At the same time Paul shows great restraint in this counsel. When he tells them to pay their dues — taxes to whom taxes are due, revenue to whom revenue, respect to whom respect, honor to whom honor — we are rightly reminded of the answer of Jesus regarding the tax. Far more boldly Jesus claims that we owe neither respect nor honor to magistrates or the authorities. The only one whom we must fear is God. The only one to whom honor is due is God.

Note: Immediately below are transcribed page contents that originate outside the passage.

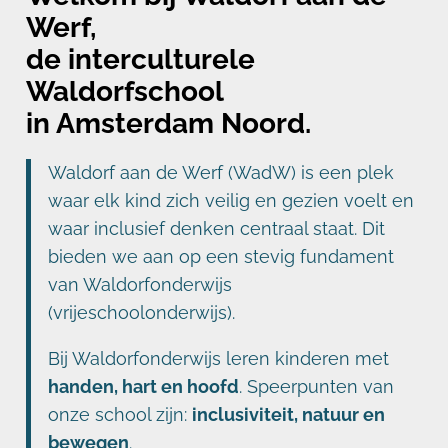
Werf,
de interculturele
Waldorfschool
in Amsterdam Noord.
Waldorf aan de Werf (WadW) is een plek
waar elk kind zich veilig en gezien voelt en
waar inclusief denken centraal staat. Dit
bieden we aan op een stevig fundament
van Waldorfonderwijs
(vrijeschoolonderwijs).
Bij Waldorfonderwijs leren kinderen met
handen, hart en hoofd
. Speerpunten van
onze school zijn:
inclusiviteit, natuur en
bewegen
.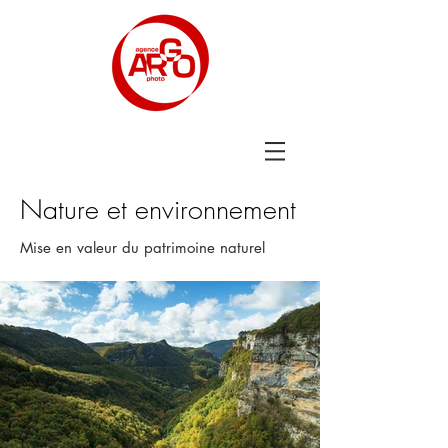
Nature et environnement
Mise en valeur du patrimoine naturel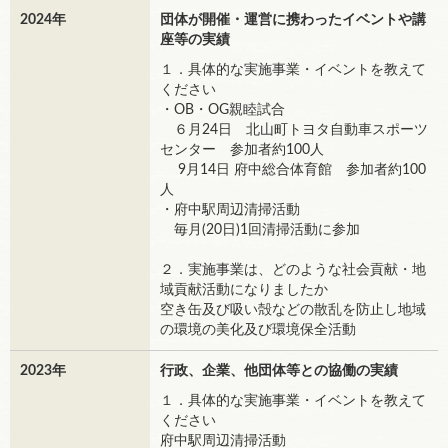
2024年
団体が開催・運営に携わったイベントや講
座等の実績
１．具体的な実施事業・イベントを教えて
ください
・OB・OG親睦試合
６月24日 北山町トヨタ自動車スポーツ
センター 参加者約100人
9月14日 府中総合体育館 参加者約100
人
・府中駅周辺清掃活動
毎月(20日)1回清掃活動に参加
２．実施事業は、どのような社会貢献・地
域貢献活動になりましたか
空き缶及び吸い殻などの散乱を防止し地域
の環境の美化及び環境保全活動
2023年
行政、企業、他団体等との協働の実績
１．具体的な実施事業・イベントを教えて
ください
府中駅周辺清掃活動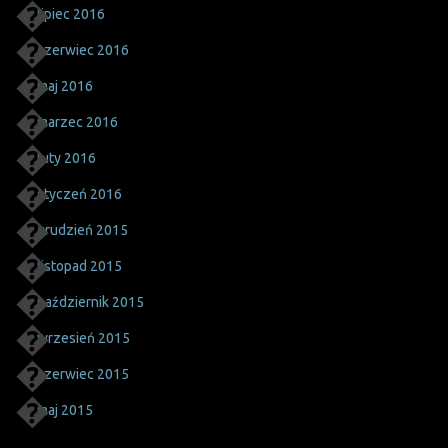
lipiec 2016
czerwiec 2016
maj 2016
marzec 2016
luty 2016
styczeń 2016
grudzień 2015
listopad 2015
październik 2015
wrzesień 2015
czerwiec 2015
maj 2015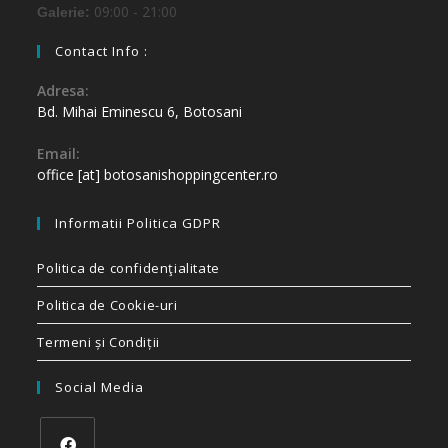
09:00 - 21:00
Galerie:
Contact Info :
Adresa:
Bd. Mihai Eminescu 6, Botosani
Email:
office [at] botosanishoppingcenter.ro
Informatii Politica GDPR
Politica de confidenţialitate
Politica de Cookie-uri
Termeni și Condiții
Social Media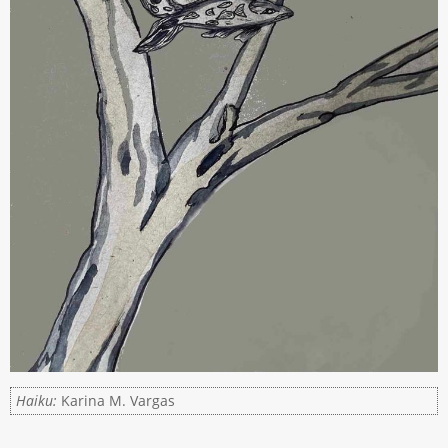
Haiku:
Karina M. Vargas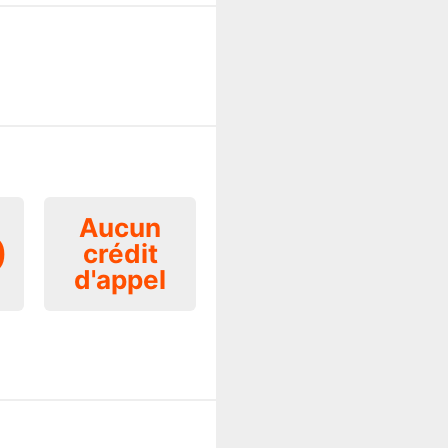
Aucun
0
crédit
d'appel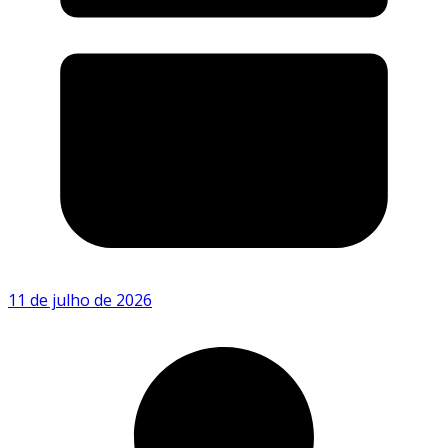
11 de julho de 2026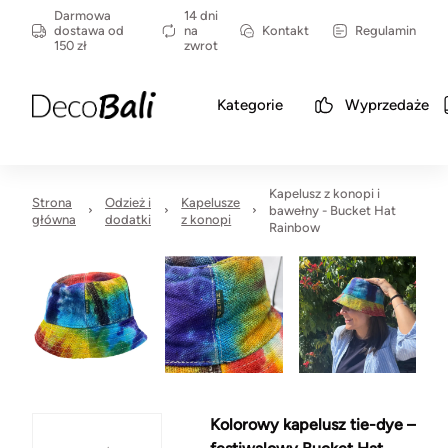
Darmowa
14 dni
dostawa od
na
Kontakt
Regulamin
150 zł
zwrot
Kategorie
Wyprzedaże
Kapelusz z konopi i
Strona
Odzież i
Kapelusze
bawełny - Bucket Hat
główna
dodatki
z konopi
Rainbow
Kolorowy kapelusz tie-dye –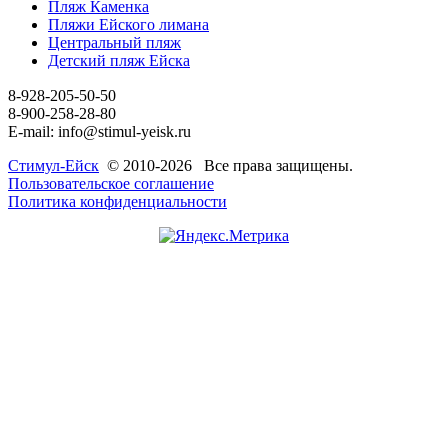
Пляж Каменка
Пляжи Ейского лимана
Центральный пляж
Детский пляж Ейска
8-928-205-50-50
8-900-258-28-80
E-mail: info@stimul-yeisk.ru
Стимул-Ейск
© 2010-2026 Все права защищены.
Пользовательское соглашение
Политика конфиденциальности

We must pray for the authorities. We have quoted the passage in which Paul asks that prayer be made for kings — the plural shows that we cannot expound this as we did in the case of i Peter — namely, for those in authority, for the government. This verse confirms what I said above. Paul is saying in effect that we are to pray for all people. Included are kings and those in high office. We are to pray even for kings and magistrates. We detest them, but we are still to pray for them. No one must be excluded from our intercession, from our appeal to God’s love for them. It might seem completely crazy, but I knew some German Christians who were in the resistance movement against Hitler, even to the point of plotting his overthrow, and who still engaged in prayer for him.[1] We cannot want the absolute death of political foes. Certainly our prayer will not be a kind of Te Deum. It will not be prayer that they remain in power, that they win victories, that they endure. It will be prayer for their conversion, that they change the way they behave and act, that they renounce violence and tyranny, that they become truthful, etc. Yet we still pray for them and not against them. In Christian faith we will also pray for their salvation (which is obviously not the same thing as the safety of their kingdom). This prayer must still be made even if from a human standpoint there is no hope of change. We must not forget that these passages on respect and prayer were probably written at the very moment of the first persecution under Nero, or shortly after it. We thus have to say to Christians, as Paul does in Romans 13, that even though you are revolted by persecutions, even though you are ready to rebel, instead pray for the authorities. Your only true weapon is to turn to God, for it is he alone who dispenses supreme justice.


[1] It is not out of place to recall that the only ones to organize resistance to Hitler after 1936 were German Protestants of the Confessing Church.